Dave Chadwick

Personal information
- Full name: David Edwin Chadwick
- Date of birth: 19 August 1943 (age 83)
- Place of birth: Ootacamund, Madras, British India
- Height: 5 ft 6 in (1.68 m)
- Position: Winger

Youth career
- 1959–1960: Southampton

Senior career*
- Years: Team / Apps / (Gls)
- 1960–1966: Southampton / 25 / (1)
- 1966–1970: Middlesbrough / 102 / (3)
- 1970–1972: Halifax Town / 95 / (15)
- 1972–1974: AFC Bournemouth / 36 / (4)
- 1972–1973: Torquay United / 10 / (0)
- 1974–1975: Dallas Tornado / 35 / (5)
- 1974–1975: Gillingham / 35 / (3)
- 1976: Tacoma Tides / 17 / (9)
- 1977–1979: Fort Lauderdale Strikers / 24 / (2)

Managerial career
- 1976: Tacoma Tides (assistant)
- 1980–1981: Atlanta Chiefs
- 1982: Georgia Generals
- 1983–1984: Fort Lauderdale Strikers
- 1984: Minnesota Strikers
- 1986: Atlanta Datagraphic

= David Chadwick (footballer) =

English football player and manager (born 1943)

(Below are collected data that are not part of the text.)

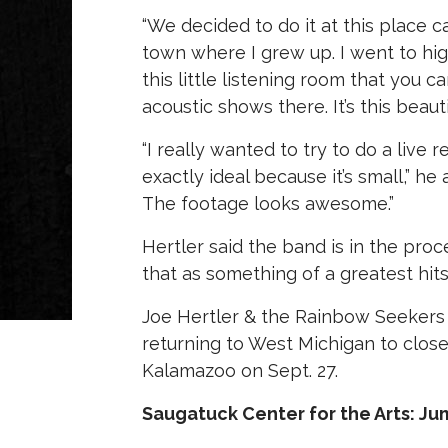
“We decided to do it at this place cal
town where I grew up. I went to hig
this little listening room that you ca
acoustic shows there. It’s this beauti
“I really wanted to try to do a live 
exactly ideal because it’s small,” he
The footage looks awesome.”
Hertler said the band is in the proc
that as something of a greatest hit
Joe Hertler & the Rainbow Seekers 
returning to West Michigan to clos
Kalamazoo on Sept. 27.
Saugatuck Center for the Arts: J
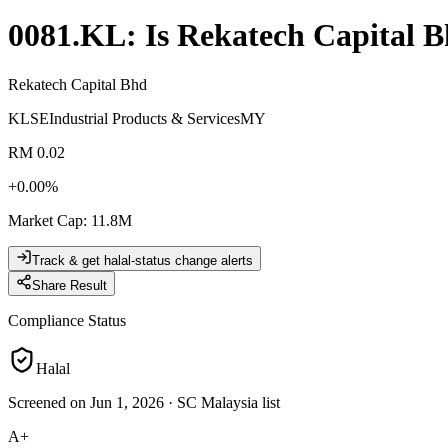
0081.KL
: Is
Rekatech Capital 
Rekatech Capital Bhd
KLSE
Industrial Products & Services
MY
RM 0.02
+
0.00
%
Market Cap
:
11.8M
Track & get halal-status change alerts
Share Result
Compliance Status
Halal
Screened on Jun 1, 2026
·
SC Malaysia list
A+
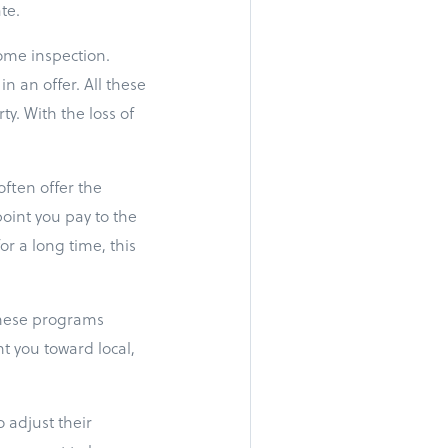
te.
home inspection.
n an offer. All these
y. With the loss of
often offer the
oint you pay to the
or a long time, this
 These programs
t you toward local,
 adjust their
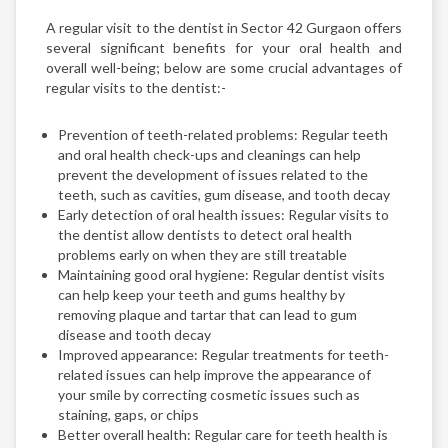
A regular visit to the dentist in Sector 42 Gurgaon offers
several significant benefits for your oral health and
overall well-being; below are some crucial advantages of
regular visits to the dentist:-
Prevention of teeth-related problems: Regular teeth
and oral health check-ups and cleanings can help
prevent the development of issues related to the
teeth, such as cavities, gum disease, and tooth decay
Early detection of oral health issues: Regular visits to
the dentist allow dentists to detect oral health
problems early on when they are still treatable
Maintaining good oral hygiene: Regular dentist visits
can help keep your teeth and gums healthy by
removing plaque and tartar that can lead to gum
disease and tooth decay
Improved appearance: Regular treatments for teeth-
related issues can help improve the appearance of
your smile by correcting cosmetic issues such as
staining, gaps, or chips
Better overall health: Regular care for teeth health is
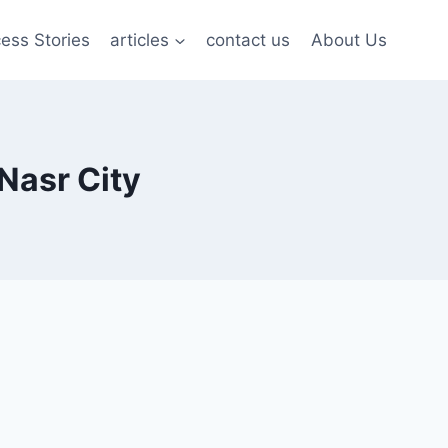
ess Stories
articles
contact us
About Us
Nasr City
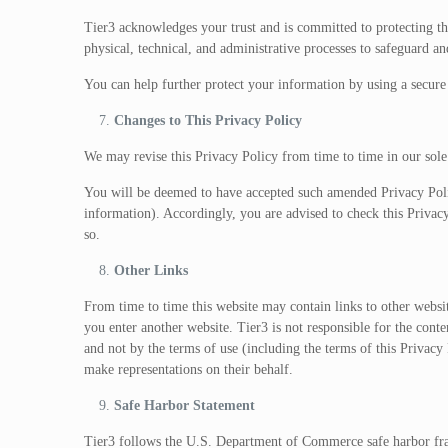
Tier3 acknowledges your trust and is committed to protecting t
physical, technical, and administrative processes to safeguard an
You can help further protect your information by using a secur
Changes to This Privacy Policy
We may revise this Privacy Policy from time to time in our sole
You will be deemed to have accepted such amended Privacy Polic
information). Accordingly, you are advised to check this Priva
so.
Other Links
From time to time this website may contain links to other websi
you enter another website. Tier3 is not responsible for the conte
and not by the terms of use (including the terms of this Privacy P
make representations on their behalf.
Safe Harbor Statement
Tier3 follows the U.S. Department of Commerce safe harbor fram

David Edwin Chadwick (born 19 August 1943) is an English former football player and manager. A winger, he spent most of his career in England before emigrating to the United States where he went on to become a manager.

==Playing career==
Chadwick was born in Ootacamund, India. He began his career as a junior with Southampton, and became the youngest player to appear for their reserves on 31 October 1959, aged 16 years 73 days. He turned professional in October 1960 and made his first-team debut on 4 November 1961, at home to Bristol Rovers in place of the injured Terry Paine. His six years at the Dell were spent in the shadow of Paine and John Sydenham and as a result he only made 25 league appearances for The Saints, in which he scored once. In July 1966 he moved to Middlesbrough, costing the Ayresome Park side £10,000, and slotted straight into the side, making his Boro debut on 20 August against Colchester United.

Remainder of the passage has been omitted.